● **Problem**
When copying the entries below, leave out every picture and keep the rest exact.

*** Opening of Records for this exercise ***

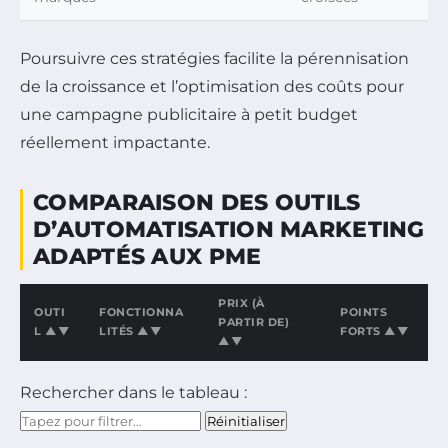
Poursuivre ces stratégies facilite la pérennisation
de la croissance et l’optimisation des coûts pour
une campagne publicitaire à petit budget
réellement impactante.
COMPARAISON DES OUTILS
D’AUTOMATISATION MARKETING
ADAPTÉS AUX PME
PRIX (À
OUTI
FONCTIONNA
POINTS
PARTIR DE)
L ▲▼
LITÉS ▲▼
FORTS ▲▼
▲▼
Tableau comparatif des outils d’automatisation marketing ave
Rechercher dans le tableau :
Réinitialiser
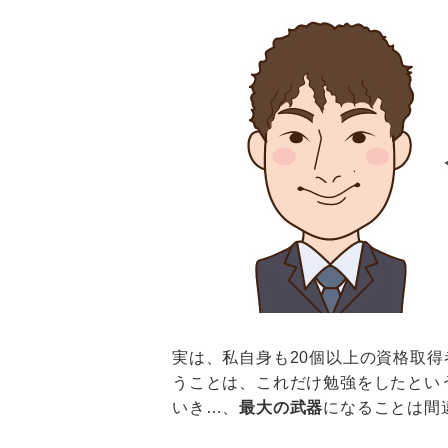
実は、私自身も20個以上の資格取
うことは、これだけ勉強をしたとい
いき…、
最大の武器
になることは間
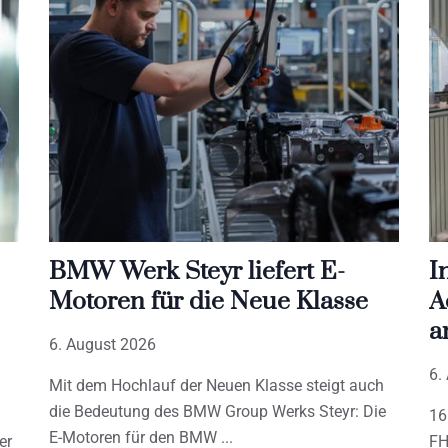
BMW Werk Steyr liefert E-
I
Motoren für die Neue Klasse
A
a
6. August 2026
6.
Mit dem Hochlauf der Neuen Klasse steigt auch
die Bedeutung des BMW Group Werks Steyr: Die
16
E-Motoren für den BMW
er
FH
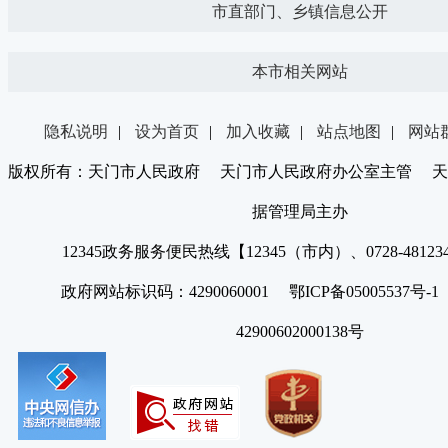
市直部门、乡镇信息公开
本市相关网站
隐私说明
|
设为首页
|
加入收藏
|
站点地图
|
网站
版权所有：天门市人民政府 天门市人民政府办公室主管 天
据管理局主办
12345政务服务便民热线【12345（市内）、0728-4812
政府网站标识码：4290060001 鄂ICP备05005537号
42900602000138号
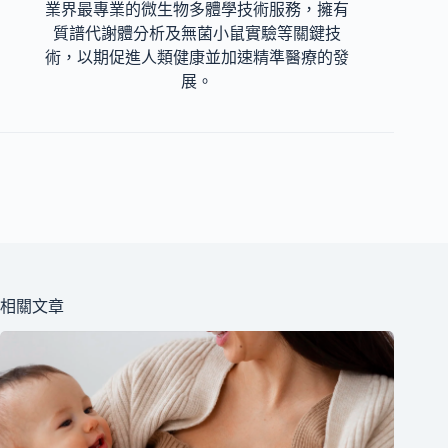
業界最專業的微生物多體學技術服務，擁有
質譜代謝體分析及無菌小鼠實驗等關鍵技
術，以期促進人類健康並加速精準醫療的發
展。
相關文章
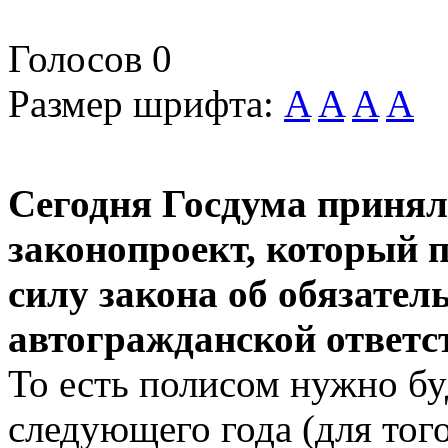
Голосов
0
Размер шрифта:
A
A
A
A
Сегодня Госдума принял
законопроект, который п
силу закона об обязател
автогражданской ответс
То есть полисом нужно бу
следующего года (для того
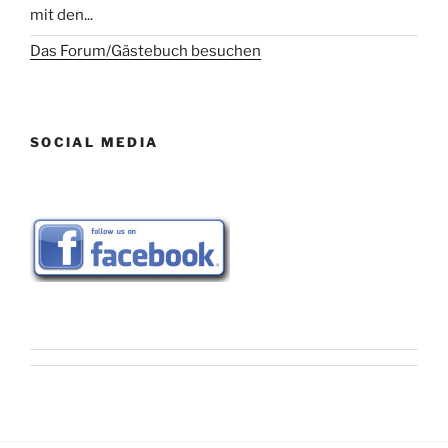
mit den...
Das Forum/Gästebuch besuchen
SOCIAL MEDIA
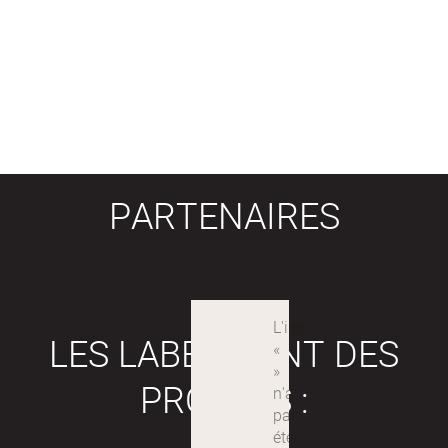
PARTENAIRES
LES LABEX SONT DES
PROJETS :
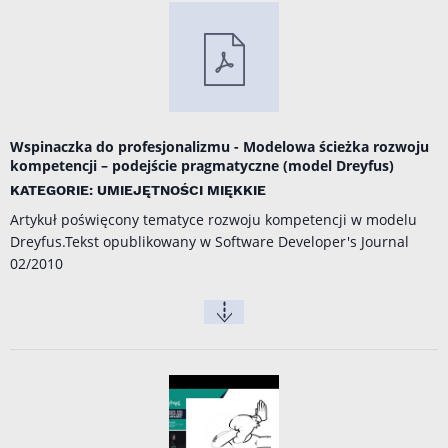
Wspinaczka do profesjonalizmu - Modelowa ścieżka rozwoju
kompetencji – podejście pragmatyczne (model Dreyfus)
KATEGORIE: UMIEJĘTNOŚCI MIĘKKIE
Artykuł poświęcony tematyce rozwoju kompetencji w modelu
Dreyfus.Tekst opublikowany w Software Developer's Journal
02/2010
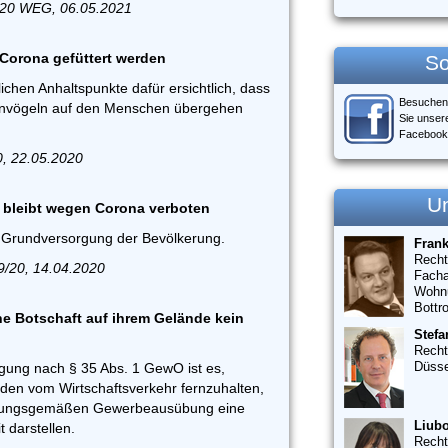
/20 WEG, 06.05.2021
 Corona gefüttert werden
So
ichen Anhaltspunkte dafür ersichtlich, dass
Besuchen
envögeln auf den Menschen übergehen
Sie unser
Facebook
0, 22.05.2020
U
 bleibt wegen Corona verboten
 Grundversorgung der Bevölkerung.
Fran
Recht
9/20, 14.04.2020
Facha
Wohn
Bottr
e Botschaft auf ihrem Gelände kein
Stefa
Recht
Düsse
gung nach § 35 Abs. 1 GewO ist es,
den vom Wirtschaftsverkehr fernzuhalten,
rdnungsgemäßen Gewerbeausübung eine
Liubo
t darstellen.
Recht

*** Close of Records for this exercise ***

● **Output**
Poursuivre ces stratégies facilite la pérennisation
de la croissance et l’optimisation des coûts pour
une campagne publicitaire à petit budget
réellement impactante.
COMPARAISON DES OUTILS
D’AUTOMATISATION MARKETING
ADAPTÉS AUX PME
PRIX (À
OUTI
FONCTIONNA
POINTS
PARTIR DE)
L ▲▼
LITÉS ▲▼
FORTS ▲▼
▲▼
Tableau comparatif des outils d’automatisation marketing ave
Rechercher dans le tableau :
Réinitialiser
実は、私自身も20個以上の資格取
うことは、これだけ勉強をしたとい
いき…、
最大の武器
になることは間
BMW Werk Steyr liefert E-
I
Motoren für die Neue Klasse
A
a
6. August 2026
6.
Mit dem Hochlauf der Neuen Klasse steigt auch
die Bedeutung des BMW Group Werks Steyr: Die
16
E-Motoren für den BMW
er
FH
市直部门、乡镇信息公开
本市相关网站
隐私说明
|
设为首页
|
加入收藏
|
站点地图
|
网站
版权所有：天门市人民政府 天门市人民政府办公室主管 天
据管理局主办
12345政务服务便民热线【12345（市内）、0728-4812
政府网站标识码：4290060001 鄂ICP备05005537号
42900602000138号
業界最專業的微生物多體學技術服務，擁有
質譜代謝體分析及無菌小鼠實驗等關鍵技
術，以期促進人類健康並加速精準醫療的發
展。
相關文章
Голосов
0
Размер шрифта:
A
A
A
A
Сегодня Госдума принял
законопроект, который п
силу закона об обязател
автогражданской ответс
То есть полисом нужно бу
следующего года (для того
mit den...
Das Forum/Gästebuch besuchen
SOCIAL MEDIA
PARTENAIRES
LES LABEX SONT DES
PROJETS :
Wspinaczka do profesjonalizmu - Modelowa ścieżka rozwoju
kompetencji – podejście pragmatyczne (model Dreyfus)
KATEGORIE: UMIEJĘTNOŚCI MIĘKKIE
Artykuł poświęcony tematyce rozwoju kompetencji w modelu
Dreyfus.Tekst opublikowany w Software Developer's Journal
02/2010
/20 WEG, 06.05.2021
 Corona gefüttert werden
So
ichen Anhaltspunkte dafür ersichtlich, dass
Besuchen
envögeln auf den Menschen übergehen
Sie unser
Facebook
0, 22.05.2020
U
 bleibt wegen Corona verboten
 Grundversorgung der Bevölkerung.
Fran
Recht
9/20, 14.04.2020
Facha
Wohn
Bottr
e Botschaft auf ihrem Gelände kein
Stefa
Recht
Düsse
gung nach § 35 Abs. 1 GewO ist es,
den vom Wirtschaftsverkehr fernzuhalten,
rdnungsgemäßen Gewerbeausübung eine
Liubo
t darstellen.
Recht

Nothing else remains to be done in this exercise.